Staying safe
Whose webbing is it, anyway?

Size isn't anything

At the Abilities Expo last week, we saw numerous larger wheelchair users with their backs slumped down against the chair -- an important reminder that users of size need positioning just as much as every other user. Sometimes it is said, "the center of gravity keeps a heavier user in the wheelchair." This says nothing about the pain, stiffness and lack of reach that a "C shape" or other poor position entails.

Some wheelers wore regular leather-type belts on their legs, so stiff and tight that pressure ulcers, chafing and worsening edema (swelling) are very likely. When users were unable to consider purchasing a postural support and wore hard, stiff substitutes, we discussed that even a wide fabric strip made of old clothes, a scarf or a robe sash, worn loosely, would be safer than what they had. If you know anyone wearing a leather or plastic belt, please share this.

Others wore old Velcro┬« or webbing that provided no support at all. There were children literally falling out of their setups, even with a hip belt and support in front of their ankles, as these supports were often too thin, overstretched or just not structured enough to provide comfortable support. 

As a rough idea, a typical BP hip belt that is mounted to the chair, and available in sizes as large as  36" (three feet) across the front of the body or as small as one foot, would be about $100 retail. Or, our more portable hook-and-loop elastic strap, which was a hit at the show, would be about $70 depending on the seller.

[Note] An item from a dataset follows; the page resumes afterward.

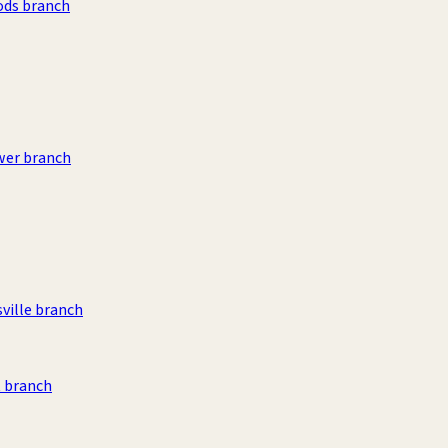
ods branch
wer branch
sville branch
 branch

These products carry limited lifetime warranties against defects. So it comes down to, you might spend a nickel a day for a $100 belt that lasted five years and made you more comfortable and productive each of those 1825 days. Not too shabby. 

In some areas of life, it's better to have something than nothing (like food, water and indoor plumbing). In postural supports, it would honestly be better to have nothing than some of the belts we saw, across any size. But it may be larger people, who work harder to shift their weight, who suffer the most, or children, for whom not having the best support can result in lifelong deformity.

So we say again: regardless of size, everyone deserves the best postural support s/he can get.